# At a particular temperature a 2.00-L flask at equilibrium contains 2.80 10-4 mol N2, 2.50 10-5 mol O2, and 2.00 10-2 mol N2O. How would you calculate K at this temperature for the following reaction: 2 N2(g) + O2(g) --> 2 N2O(g)?

Dec 16, 2015

$4.08 \times {10}^{8}$

#### Explanation:

"K"=(["N"_2"O"]^2)/(["N"_2]^2["O"_2])

In an equilibrium reaction, the equilibrium constant $\text{K}$ is found through taking the concentrations of the products over the concentrations of the reactants. (If you don't know why, ask.)

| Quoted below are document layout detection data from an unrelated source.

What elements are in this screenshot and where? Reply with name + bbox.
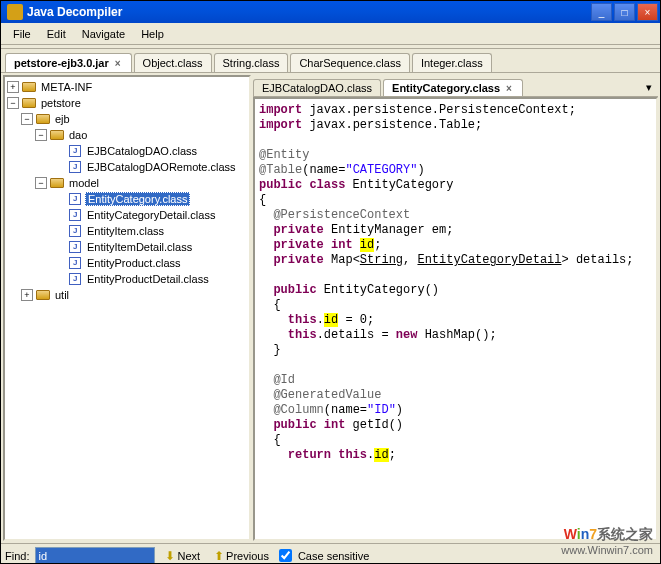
top-tab-petstore[interactable]: petstore-ejb3.0.jar× bbox=[5, 53, 132, 72]
tree-node-model[interactable]: −model bbox=[7, 175, 247, 191]
expand-icon[interactable]: + bbox=[21, 289, 33, 301]
find-next-button[interactable]: ⬇Next bbox=[161, 547, 204, 565]
tree-node-entitycategorydetail[interactable]: EntityCategoryDetail.class bbox=[7, 207, 247, 223]
find-bar: Find: ⬇Next ⬆Previous Case sensitive bbox=[1, 543, 660, 564]
editor-tab-ejbcatalogdao[interactable]: EJBCatalogDAO.class bbox=[253, 79, 381, 96]
tree-pane[interactable]: +META-INF −petstore −ejb −dao EJBCatalog… bbox=[3, 75, 251, 541]
menu-navigate[interactable]: Navigate bbox=[74, 26, 133, 42]
find-previous-button[interactable]: ⬆Previous bbox=[210, 547, 273, 565]
maximize-button[interactable]: □ bbox=[614, 3, 635, 21]
tree-node-entityproductdetail[interactable]: EntityProductDetail.class bbox=[7, 271, 247, 287]
close-icon[interactable]: × bbox=[113, 58, 123, 69]
tree-node-metainf[interactable]: +META-INF bbox=[7, 79, 247, 95]
editor-tab-entitycategory[interactable]: EntityCategory.class× bbox=[383, 79, 523, 96]
find-input[interactable] bbox=[35, 547, 155, 565]
menu-edit[interactable]: Edit bbox=[39, 26, 74, 42]
top-tab-charsequence[interactable]: CharSequence.class bbox=[290, 53, 410, 72]
editor-tab-strip: EJBCatalogDAO.class EntityCategory.class… bbox=[253, 75, 658, 97]
tree-node-entityitemdetail[interactable]: EntityItemDetail.class bbox=[7, 239, 247, 255]
menu-file[interactable]: File bbox=[5, 26, 39, 42]
top-tab-string[interactable]: String.class bbox=[214, 53, 289, 72]
collapse-icon[interactable]: − bbox=[35, 129, 47, 141]
tree-node-util[interactable]: +util bbox=[7, 287, 247, 303]
close-icon[interactable]: × bbox=[504, 83, 514, 94]
close-button[interactable]: × bbox=[637, 3, 658, 21]
case-sensitive-checkbox[interactable] bbox=[279, 549, 292, 562]
tree-node-ejbcatalogdaoremote[interactable]: EJBCatalogDAORemote.class bbox=[7, 159, 247, 175]
menubar: File Edit Navigate Help bbox=[1, 23, 660, 45]
top-tab-integer[interactable]: Integer.class bbox=[412, 53, 492, 72]
titlebar: Java Decompiler _ □ × bbox=[1, 1, 660, 23]
arrow-up-icon: ⬆ bbox=[214, 549, 224, 563]
menu-help[interactable]: Help bbox=[133, 26, 172, 42]
tree-node-ejbcatalogdao[interactable]: EJBCatalogDAO.class bbox=[7, 143, 247, 159]
code-editor[interactable]: import javax.persistence.PersistenceCont… bbox=[253, 97, 658, 541]
app-icon bbox=[7, 4, 23, 20]
tree-node-dao[interactable]: −dao bbox=[7, 127, 247, 143]
editor-menu-icon[interactable]: ▾ bbox=[640, 79, 658, 96]
top-tab-object[interactable]: Object.class bbox=[134, 53, 212, 72]
tree-node-entitycategory[interactable]: EntityCategory.class bbox=[7, 191, 247, 207]
tree-node-ejb[interactable]: −ejb bbox=[7, 111, 247, 127]
collapse-icon[interactable]: − bbox=[21, 113, 33, 125]
minimize-button[interactable]: _ bbox=[591, 3, 612, 21]
tree-node-petstore[interactable]: −petstore bbox=[7, 95, 247, 111]
tree-node-entityproduct[interactable]: EntityProduct.class bbox=[7, 255, 247, 271]
tree-node-entityitem[interactable]: EntityItem.class bbox=[7, 223, 247, 239]
collapse-icon[interactable]: − bbox=[7, 97, 19, 109]
expand-icon[interactable]: + bbox=[7, 81, 19, 93]
arrow-down-icon: ⬇ bbox=[165, 549, 175, 563]
find-label: Find: bbox=[5, 550, 29, 562]
collapse-icon[interactable]: − bbox=[35, 177, 47, 189]
window-title: Java Decompiler bbox=[27, 5, 591, 19]
top-tab-strip: petstore-ejb3.0.jar× Object.class String… bbox=[1, 49, 660, 73]
case-sensitive-label: Case sensitive bbox=[298, 550, 370, 562]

The stoichiometric coefficients in the equation are used as exponents on the concentrations. (See how the equilibrium equation references $2 {\text{N}}_{2}$, hence ${\left[{\text{N}}_{2}\right]}^{2}$ in the equilibrium constant expression.)

To find the concentrations (molarity), divide the mole amounts by the volume.

["N"_2"O"]=(2.00xx10^-2"mol")/(2.00"L")=1.00xx10^-2"M"

["N"_2]=(2.80xx10^-4"mol")/(2.00"L")=1.40xx10^-4"M"

["O"_2]=(2.50xx10^-5"mol")/(2.00"L")=1.25xx10^-5"M"

$\text{K} = \frac{{\left(1.00 \times {10}^{-} 2\right)}^{2}}{{\left(1.40 \times {10}^{-} 4\right)}^{2} \left(1.25 \times {10}^{-} 5\right)} = 4.08 \times {10}^{8}$

The equilibrium constant is unitless.

An equilibrium constant ≫1 also tells us that the reaction is heavily product-favored.